Now look at the estimated graphical execution plan for this query, that searches for a particular value for the SalesPersonID column:

SELECT * FROM dbo.Sales
WHERE SalesPersonID = 280;
GO

You should see something like this:

image

It shows a JOIN even though there is only one table involved! What’s with that? It took me a few minutes to figure out what I was seeing, and I must admit that over the years since then I have come to appreciate this graphical representation. You’ll have a problem if you think of a JOIN as only finding matching rows between two tables, but can be solved if you realize that a JOIN can be used when finding matches between any two ROWSETS, i.e. any two sets of rows. There is a set of rows in the nonclustered index on SalesPersonID, and a set of rows in the table. The index seek finds all the index rows with a SalesPersonID value of 280, but those index rows only contain an index key value and a row pointer (RowID or RID). Because the query is requesting all the columns in the table, not just the SalesPersonID value,  SQL Server must find the rows in the dbo.Sales table that have a matching value for the RowID. Internally, it is doing a join, even though there is only one table. It is joining index rows with table rows.
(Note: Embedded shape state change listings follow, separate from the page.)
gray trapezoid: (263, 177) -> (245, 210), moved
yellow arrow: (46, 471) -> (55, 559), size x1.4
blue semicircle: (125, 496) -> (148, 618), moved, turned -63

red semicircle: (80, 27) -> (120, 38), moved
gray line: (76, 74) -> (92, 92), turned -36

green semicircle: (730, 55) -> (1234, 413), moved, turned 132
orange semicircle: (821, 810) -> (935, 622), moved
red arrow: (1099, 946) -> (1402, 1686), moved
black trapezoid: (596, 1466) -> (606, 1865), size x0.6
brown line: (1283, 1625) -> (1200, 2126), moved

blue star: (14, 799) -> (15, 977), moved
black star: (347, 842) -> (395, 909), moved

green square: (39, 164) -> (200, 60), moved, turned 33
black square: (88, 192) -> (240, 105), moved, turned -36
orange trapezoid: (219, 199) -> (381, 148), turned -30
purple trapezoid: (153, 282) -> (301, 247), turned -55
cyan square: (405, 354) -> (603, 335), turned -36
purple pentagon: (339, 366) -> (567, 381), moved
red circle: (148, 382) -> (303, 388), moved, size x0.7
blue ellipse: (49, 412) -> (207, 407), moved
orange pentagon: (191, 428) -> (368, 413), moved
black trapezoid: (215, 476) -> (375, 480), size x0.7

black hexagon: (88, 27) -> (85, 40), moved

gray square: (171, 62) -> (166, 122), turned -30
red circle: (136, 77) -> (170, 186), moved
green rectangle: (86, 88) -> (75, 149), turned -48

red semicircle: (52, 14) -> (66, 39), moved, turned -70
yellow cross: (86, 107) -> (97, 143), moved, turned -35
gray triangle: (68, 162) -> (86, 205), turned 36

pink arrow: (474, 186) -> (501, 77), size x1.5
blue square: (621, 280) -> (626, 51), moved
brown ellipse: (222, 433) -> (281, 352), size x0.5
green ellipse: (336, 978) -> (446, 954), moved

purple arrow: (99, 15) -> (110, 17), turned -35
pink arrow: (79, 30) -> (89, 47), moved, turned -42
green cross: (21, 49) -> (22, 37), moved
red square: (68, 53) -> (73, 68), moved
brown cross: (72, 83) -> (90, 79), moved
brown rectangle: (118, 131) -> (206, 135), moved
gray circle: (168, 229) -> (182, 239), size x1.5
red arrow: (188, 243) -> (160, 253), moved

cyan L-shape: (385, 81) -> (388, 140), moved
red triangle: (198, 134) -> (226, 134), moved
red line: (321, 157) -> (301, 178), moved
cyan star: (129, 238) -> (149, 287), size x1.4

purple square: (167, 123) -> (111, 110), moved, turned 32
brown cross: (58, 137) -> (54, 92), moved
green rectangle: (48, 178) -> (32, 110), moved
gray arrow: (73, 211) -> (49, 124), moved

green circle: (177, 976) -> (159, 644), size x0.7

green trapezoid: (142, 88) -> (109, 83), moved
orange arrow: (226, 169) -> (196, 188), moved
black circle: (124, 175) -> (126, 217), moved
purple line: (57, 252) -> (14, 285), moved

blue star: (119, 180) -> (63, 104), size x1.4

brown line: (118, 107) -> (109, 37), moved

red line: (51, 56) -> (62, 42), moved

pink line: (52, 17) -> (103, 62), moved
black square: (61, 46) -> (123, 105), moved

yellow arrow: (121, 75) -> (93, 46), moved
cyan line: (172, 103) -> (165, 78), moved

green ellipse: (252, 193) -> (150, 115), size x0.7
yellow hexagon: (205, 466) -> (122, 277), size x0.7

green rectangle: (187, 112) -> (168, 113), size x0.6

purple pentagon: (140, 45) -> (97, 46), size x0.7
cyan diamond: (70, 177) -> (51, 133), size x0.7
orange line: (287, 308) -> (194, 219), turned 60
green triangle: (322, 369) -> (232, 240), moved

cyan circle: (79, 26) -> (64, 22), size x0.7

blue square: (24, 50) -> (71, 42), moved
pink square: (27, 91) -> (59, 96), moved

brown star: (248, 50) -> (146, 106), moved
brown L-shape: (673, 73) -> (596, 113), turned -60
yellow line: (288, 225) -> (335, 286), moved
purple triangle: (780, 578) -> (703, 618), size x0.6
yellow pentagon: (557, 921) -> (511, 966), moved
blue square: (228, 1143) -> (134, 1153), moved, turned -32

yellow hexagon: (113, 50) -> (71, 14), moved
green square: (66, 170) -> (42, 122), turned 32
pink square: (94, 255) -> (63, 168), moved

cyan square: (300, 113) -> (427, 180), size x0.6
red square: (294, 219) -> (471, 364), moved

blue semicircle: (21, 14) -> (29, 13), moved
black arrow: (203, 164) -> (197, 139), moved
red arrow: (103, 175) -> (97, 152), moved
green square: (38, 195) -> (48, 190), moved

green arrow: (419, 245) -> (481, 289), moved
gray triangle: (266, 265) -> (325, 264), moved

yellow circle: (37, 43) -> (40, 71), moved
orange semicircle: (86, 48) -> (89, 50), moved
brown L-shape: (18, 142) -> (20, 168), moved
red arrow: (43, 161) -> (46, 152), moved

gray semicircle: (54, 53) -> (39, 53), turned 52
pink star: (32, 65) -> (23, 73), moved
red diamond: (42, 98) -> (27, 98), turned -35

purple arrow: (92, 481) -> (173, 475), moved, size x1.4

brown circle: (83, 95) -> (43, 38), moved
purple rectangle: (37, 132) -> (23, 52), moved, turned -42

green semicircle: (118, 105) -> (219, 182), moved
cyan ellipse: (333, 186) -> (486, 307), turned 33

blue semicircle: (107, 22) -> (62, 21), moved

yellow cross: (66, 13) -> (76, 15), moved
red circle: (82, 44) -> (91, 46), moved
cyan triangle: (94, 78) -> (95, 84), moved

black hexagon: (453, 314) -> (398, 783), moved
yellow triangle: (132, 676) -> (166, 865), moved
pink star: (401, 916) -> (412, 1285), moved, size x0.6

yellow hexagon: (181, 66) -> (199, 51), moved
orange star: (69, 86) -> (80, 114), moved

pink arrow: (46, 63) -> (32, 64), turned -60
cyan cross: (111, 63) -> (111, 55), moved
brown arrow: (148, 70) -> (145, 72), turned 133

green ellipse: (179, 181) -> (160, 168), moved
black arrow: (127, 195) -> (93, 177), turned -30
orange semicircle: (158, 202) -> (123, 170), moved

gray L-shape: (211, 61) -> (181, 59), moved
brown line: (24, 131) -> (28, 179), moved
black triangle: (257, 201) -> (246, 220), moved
If the table had a clustered index, the plan would look almost exactly the same, with one difference. In SQL Server, if a table has a clustered index, nonclustered index rows do not contain RowIDs, they contain the clustered key value to be used a pointer to the row. SQL Server can take this clustered key from the nonclustered index row and look up in the clustered index to find the desired row. So I create a clustered index on SalesOrderNumber:

CREATE UNIQUE CLUSTERED INDEX Sales_ident on dbo.Sales(SalesOrderNumber);
GO

Now when I run the same query as above, I get the following plan:

image

The only difference in the two plans above is the icon for the lookup into the base table.  One is looking up into a heap using a RowID, which is an address containing the File ID, the page number and the slot or row number on the page. The other icon represents taking a key value from the nonclustered index row and looking it up by seeking through the clustered index. If you look again at these two icons, which one looks like a picture of directly addressing a row, and which looks like a picture of following another index into the table itself?

image

The icon on the left is used for a RID lookup, and the icon on the right is used for a clustered index key lookup. I know that nobody asked me, but I think they got these backwards.

But wait, there’s more…

Prior to SQL Server 7, there was basically a rule of thumb with query plans that SQL Server would use one index (at most) per table per query. It could never (well, hardly ever) use two indexes on the same table in a single query. That changed in SQL Server 7 when a new algorithm called Index Intersection was introduced.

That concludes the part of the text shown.